Re: rbd performance issue - can't find bottleneck

Mark Nelson <mnelson@xxxxxxxxxx> · Wed, 17 Jun 2015 08:34:57 -0500

On 06/17/2015 04:10 AM, Jacek Jarosiewicz wrote:
Hi,

We've been doing some testing of ceph hammer (0.94.2), but the
performance is very slow and we can't find what's causing the problem.

Initially we've started with four nodes with 10 osd's total.
The drives we've used were SATA enterprise drives and on top of that
we've used SSD drives as flashcache devices for SATA drives and for
storing OSD's journal.

The local tests on each of the four nodes are giving the results you'd
expect:

~500MB/s seq writes and reads from SSD's,
~40k iops random reads from SSD's,
~200MB/s seq writes and reads from SATA drives
~600 iops random reads from SATA drives

..but when we've tested this setup from a client we got rather slow
results.. so we've tried to find a bottleneck and tested the network by
connecting client to our nodes via NFS - and performance via NFS is as
expected (similar results to local tests, only slightly slower).

So we've reconfigured ceph to not use SATA drives and just setup OSD's
on SSD drives (we wanted to test if maybe this is a flashcache problem?)

..but to no success, the results of rbd i/o tests from two osd nodes
setup on SSD drives are like this:

~60MB/s seq writes
~100MB/s seq reads
~2-3k iops random reads

Is this per SSD or aggregate?

The client is an rbd mounted on a linux ubuntu box. All the servers (osd
nodes and the client) are running Ubuntu Server 14.04. We tried to
switch to CentOS 7 - but the results are the same.

Is this kernel RBD or a VM using QEMU/KVM?  You might want to try fio 
with the librbd engine and see if you get the same results.  Also, 
radosbench isn't exactly analogous, but you might try some large 
sequential write / sequential read tests just as a sanity check.

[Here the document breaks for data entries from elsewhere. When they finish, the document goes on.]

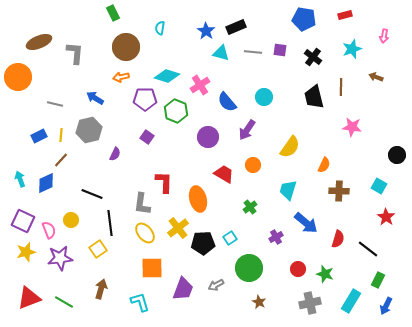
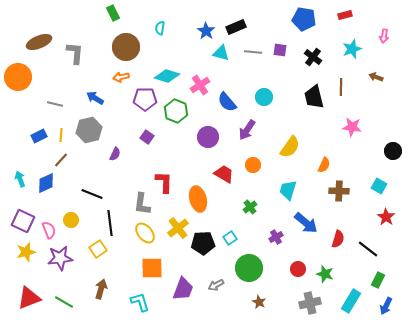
black circle at (397, 155): moved 4 px left, 4 px up
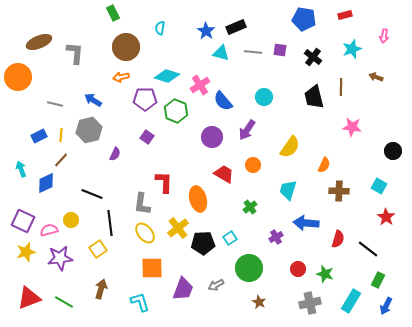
blue arrow at (95, 98): moved 2 px left, 2 px down
blue semicircle at (227, 102): moved 4 px left, 1 px up
purple circle at (208, 137): moved 4 px right
cyan arrow at (20, 179): moved 1 px right, 10 px up
blue arrow at (306, 223): rotated 145 degrees clockwise
pink semicircle at (49, 230): rotated 84 degrees counterclockwise
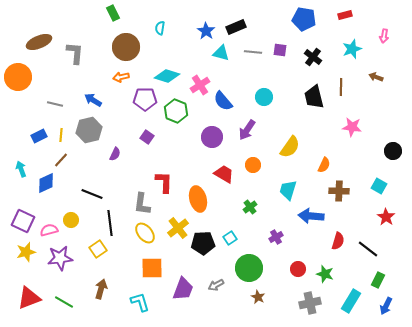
blue arrow at (306, 223): moved 5 px right, 7 px up
red semicircle at (338, 239): moved 2 px down
brown star at (259, 302): moved 1 px left, 5 px up
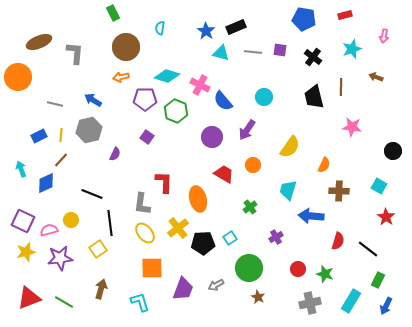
pink cross at (200, 85): rotated 30 degrees counterclockwise
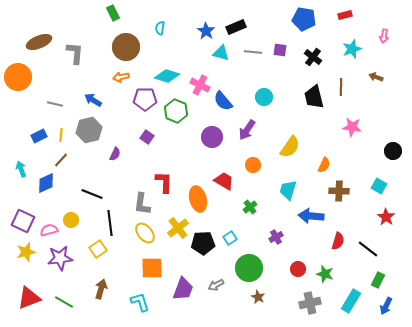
red trapezoid at (224, 174): moved 7 px down
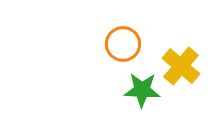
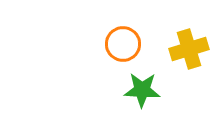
yellow cross: moved 8 px right, 17 px up; rotated 33 degrees clockwise
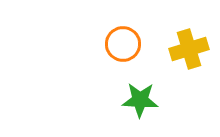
green star: moved 2 px left, 10 px down
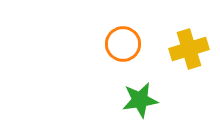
green star: rotated 12 degrees counterclockwise
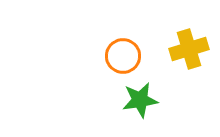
orange circle: moved 12 px down
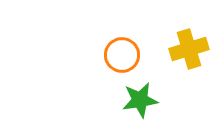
orange circle: moved 1 px left, 1 px up
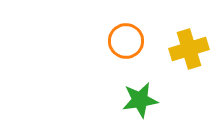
orange circle: moved 4 px right, 14 px up
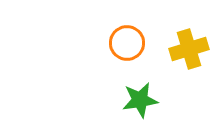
orange circle: moved 1 px right, 2 px down
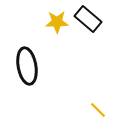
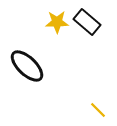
black rectangle: moved 1 px left, 3 px down
black ellipse: rotated 36 degrees counterclockwise
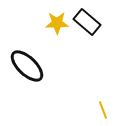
yellow star: moved 1 px down
yellow line: moved 5 px right; rotated 24 degrees clockwise
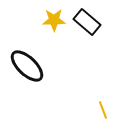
yellow star: moved 3 px left, 3 px up
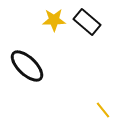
yellow line: rotated 18 degrees counterclockwise
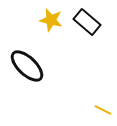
yellow star: moved 3 px left; rotated 15 degrees clockwise
yellow line: rotated 24 degrees counterclockwise
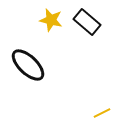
black ellipse: moved 1 px right, 1 px up
yellow line: moved 1 px left, 3 px down; rotated 54 degrees counterclockwise
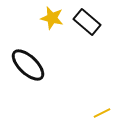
yellow star: moved 1 px right, 2 px up
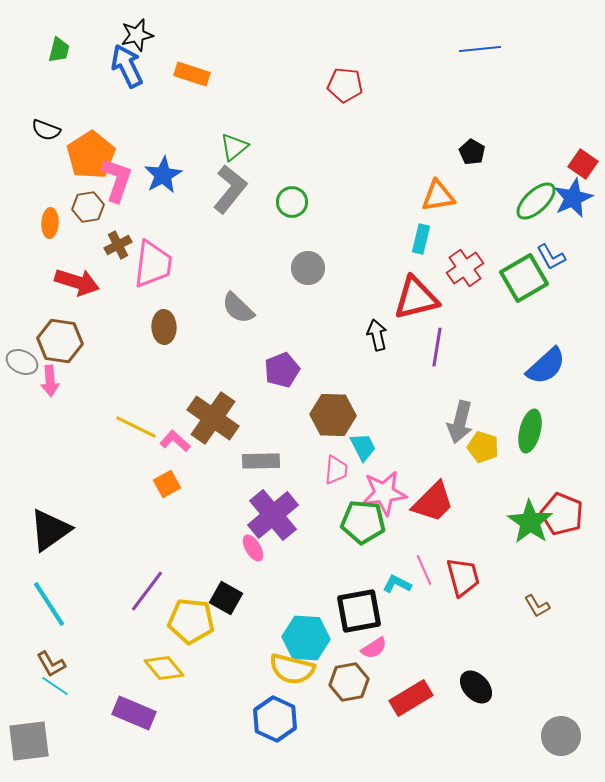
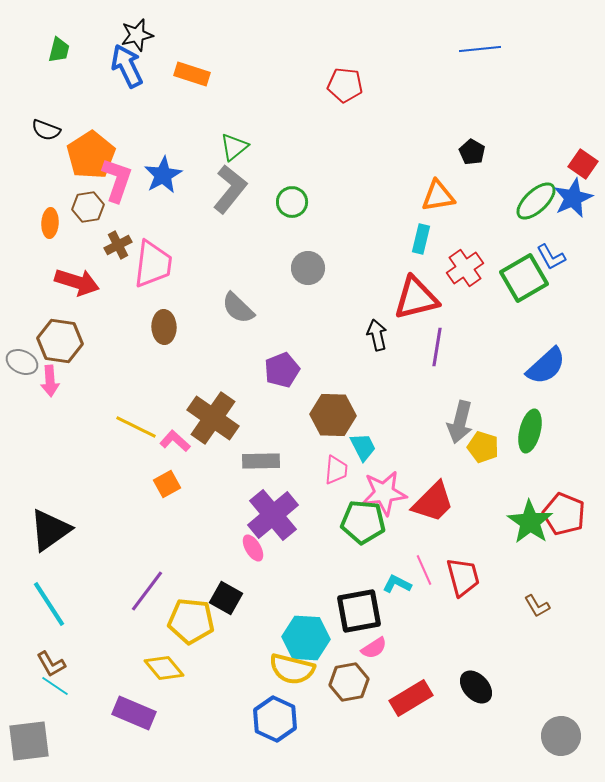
red pentagon at (562, 514): moved 2 px right
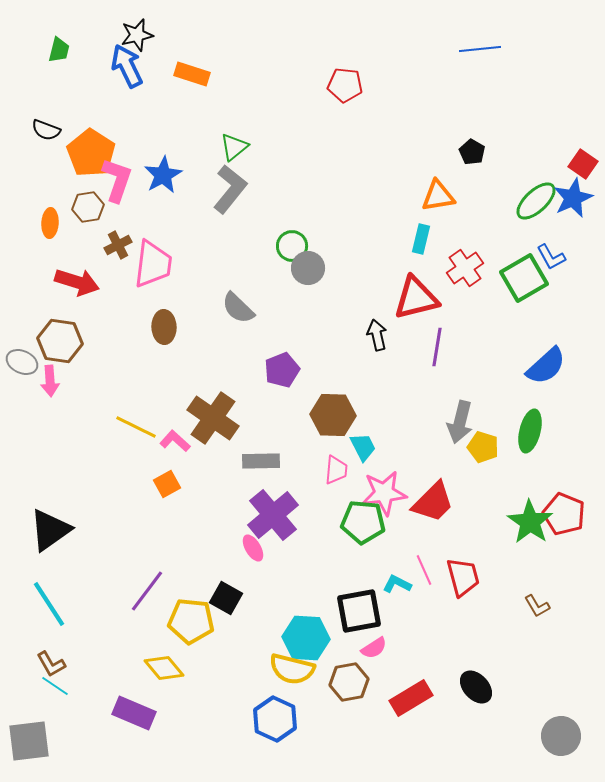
orange pentagon at (91, 155): moved 2 px up; rotated 6 degrees counterclockwise
green circle at (292, 202): moved 44 px down
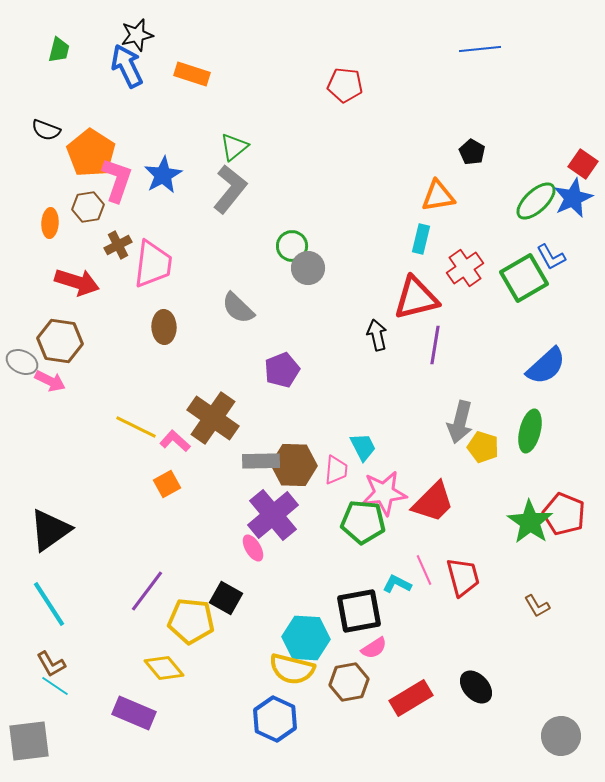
purple line at (437, 347): moved 2 px left, 2 px up
pink arrow at (50, 381): rotated 60 degrees counterclockwise
brown hexagon at (333, 415): moved 39 px left, 50 px down
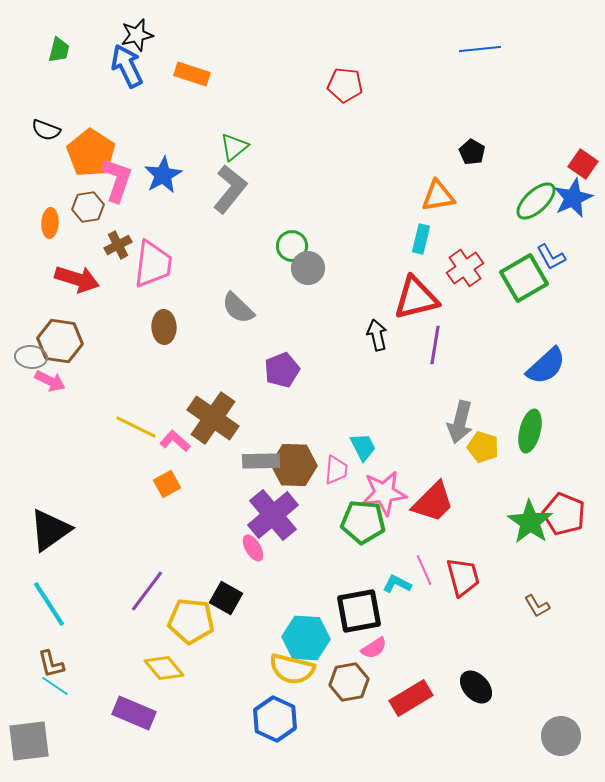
red arrow at (77, 282): moved 3 px up
gray ellipse at (22, 362): moved 9 px right, 5 px up; rotated 20 degrees counterclockwise
brown L-shape at (51, 664): rotated 16 degrees clockwise
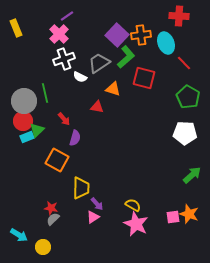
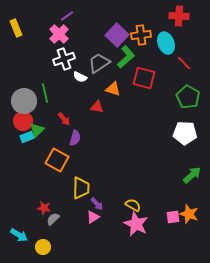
red star: moved 7 px left
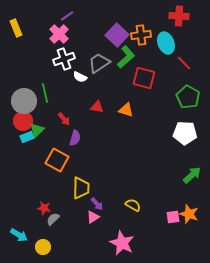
orange triangle: moved 13 px right, 21 px down
pink star: moved 14 px left, 19 px down
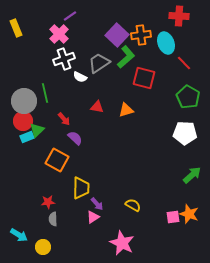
purple line: moved 3 px right
orange triangle: rotated 35 degrees counterclockwise
purple semicircle: rotated 63 degrees counterclockwise
red star: moved 4 px right, 6 px up; rotated 16 degrees counterclockwise
gray semicircle: rotated 48 degrees counterclockwise
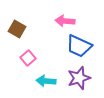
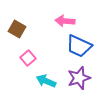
cyan arrow: rotated 18 degrees clockwise
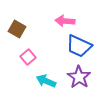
pink square: moved 1 px up
purple star: moved 1 px up; rotated 20 degrees counterclockwise
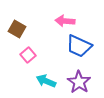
pink square: moved 2 px up
purple star: moved 5 px down
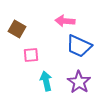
pink square: moved 3 px right; rotated 35 degrees clockwise
cyan arrow: rotated 54 degrees clockwise
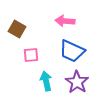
blue trapezoid: moved 7 px left, 5 px down
purple star: moved 2 px left
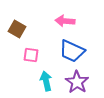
pink square: rotated 14 degrees clockwise
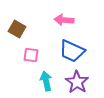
pink arrow: moved 1 px left, 1 px up
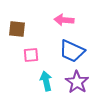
brown square: rotated 24 degrees counterclockwise
pink square: rotated 14 degrees counterclockwise
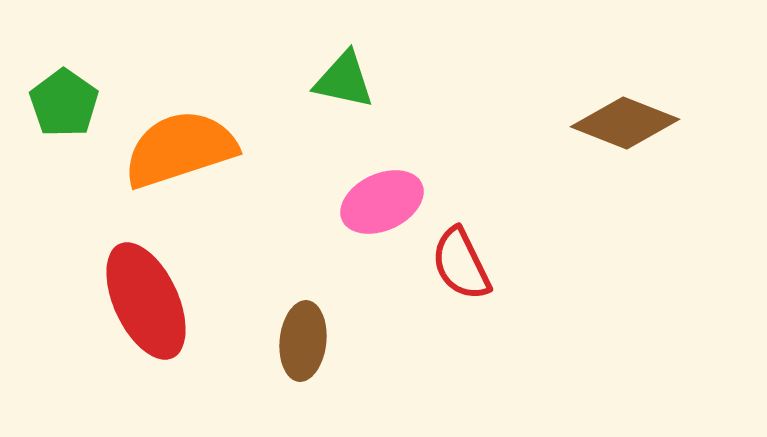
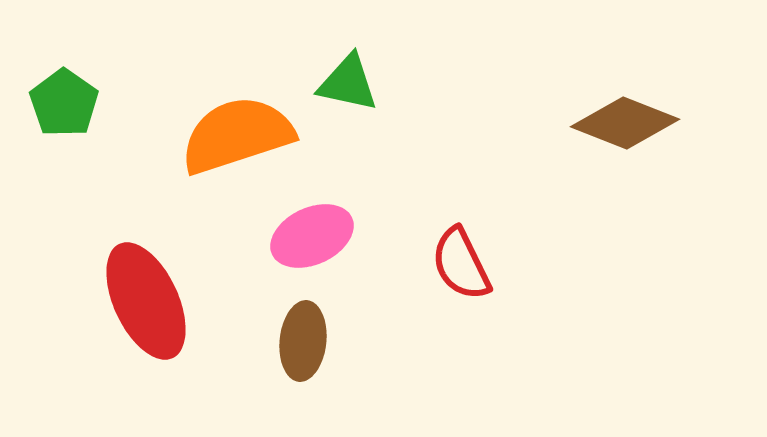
green triangle: moved 4 px right, 3 px down
orange semicircle: moved 57 px right, 14 px up
pink ellipse: moved 70 px left, 34 px down
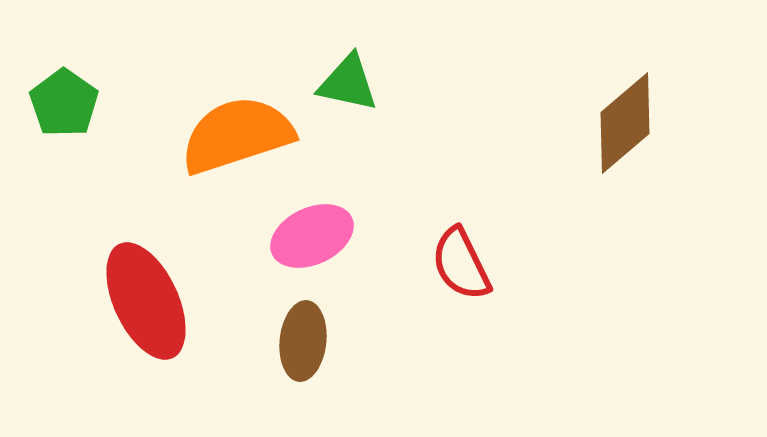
brown diamond: rotated 62 degrees counterclockwise
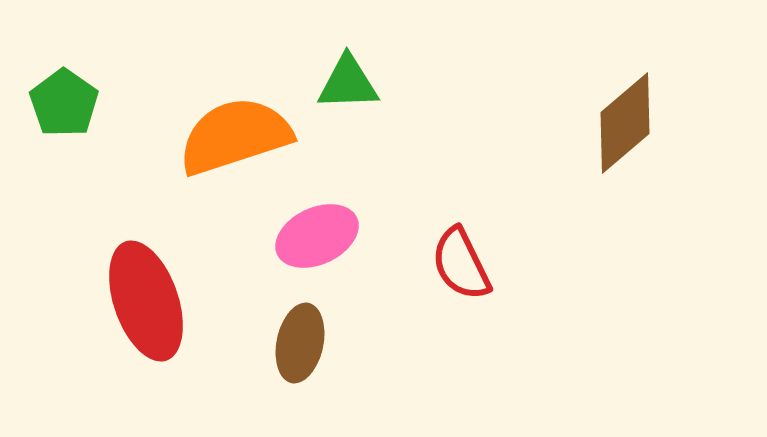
green triangle: rotated 14 degrees counterclockwise
orange semicircle: moved 2 px left, 1 px down
pink ellipse: moved 5 px right
red ellipse: rotated 6 degrees clockwise
brown ellipse: moved 3 px left, 2 px down; rotated 6 degrees clockwise
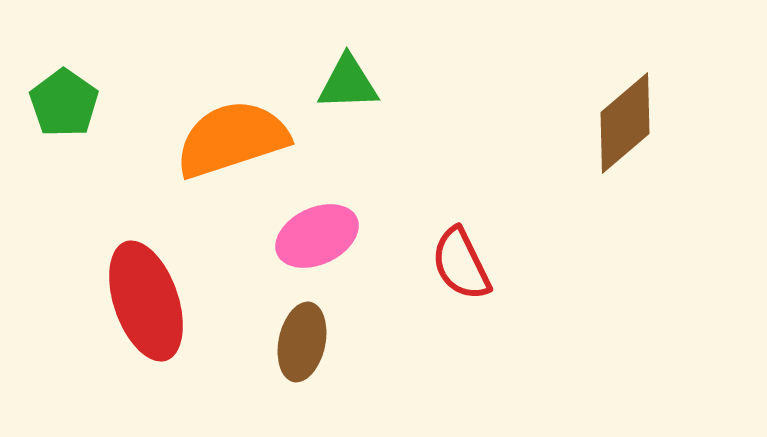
orange semicircle: moved 3 px left, 3 px down
brown ellipse: moved 2 px right, 1 px up
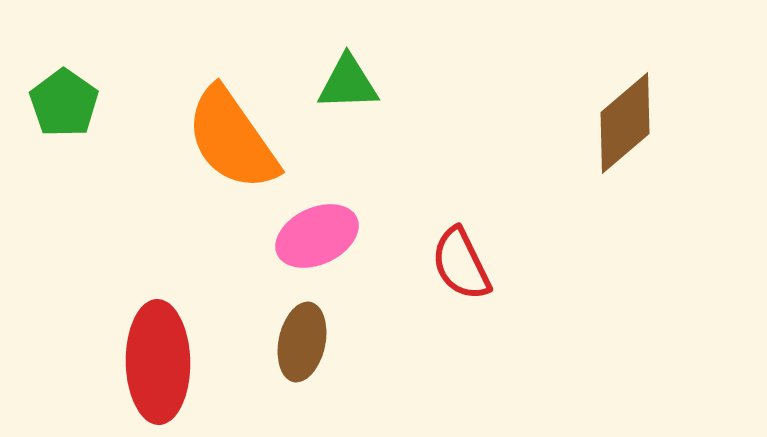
orange semicircle: rotated 107 degrees counterclockwise
red ellipse: moved 12 px right, 61 px down; rotated 18 degrees clockwise
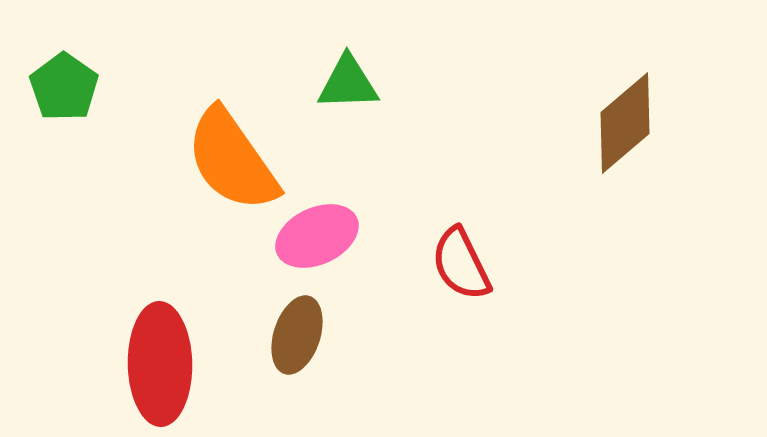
green pentagon: moved 16 px up
orange semicircle: moved 21 px down
brown ellipse: moved 5 px left, 7 px up; rotated 6 degrees clockwise
red ellipse: moved 2 px right, 2 px down
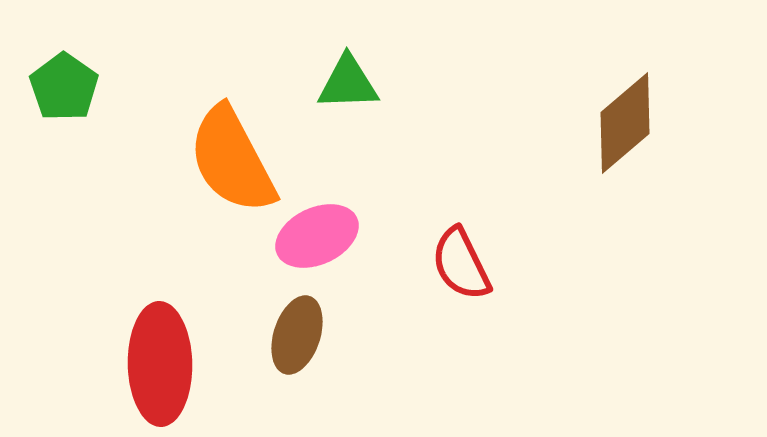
orange semicircle: rotated 7 degrees clockwise
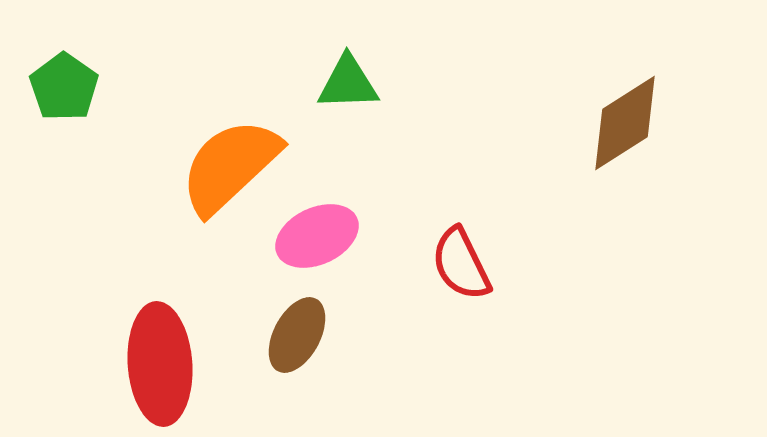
brown diamond: rotated 8 degrees clockwise
orange semicircle: moved 2 px left, 6 px down; rotated 75 degrees clockwise
brown ellipse: rotated 10 degrees clockwise
red ellipse: rotated 3 degrees counterclockwise
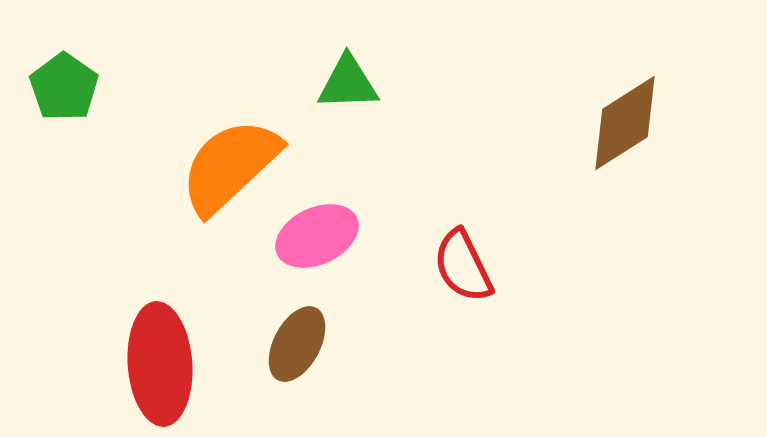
red semicircle: moved 2 px right, 2 px down
brown ellipse: moved 9 px down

Here are some technical details about our setup:

Four exact same osd nodes:
E5-1630 CPU
32 GB RAM
Mellanox MT27520 56Gbps network cards
SATA controller LSI Logic SAS3008

Specs look fine.

Storage nodes are connected to SuperMicro chassis: 847E1C-R1K28JBOD

Is that where the SSDs live?  I'm not a fan of such heavy expander 
over-subscription, but if you are getting good results outside of Ceph 
I'm guessing it's something else.

Four monitors (one on each node). We do not use CephFS so we do not run
ceph-mds.

You'll want to go down to 3 or up to 5.  Even numbers of monitors don't 
really help you in any way (and can actually hurt).  I'd suggest 3.

During the tests we were monitoring all osd nodes and the client - we
haven't seen any problems on none of the hosts - load was low, there
were no cpu waits, no abnormal system interrupts, no i/o problems on the
disks - all the systems seemed to not sweat at all and yet the results
are rather dissatisfying.. we're kinda lost, any help will be appreciated.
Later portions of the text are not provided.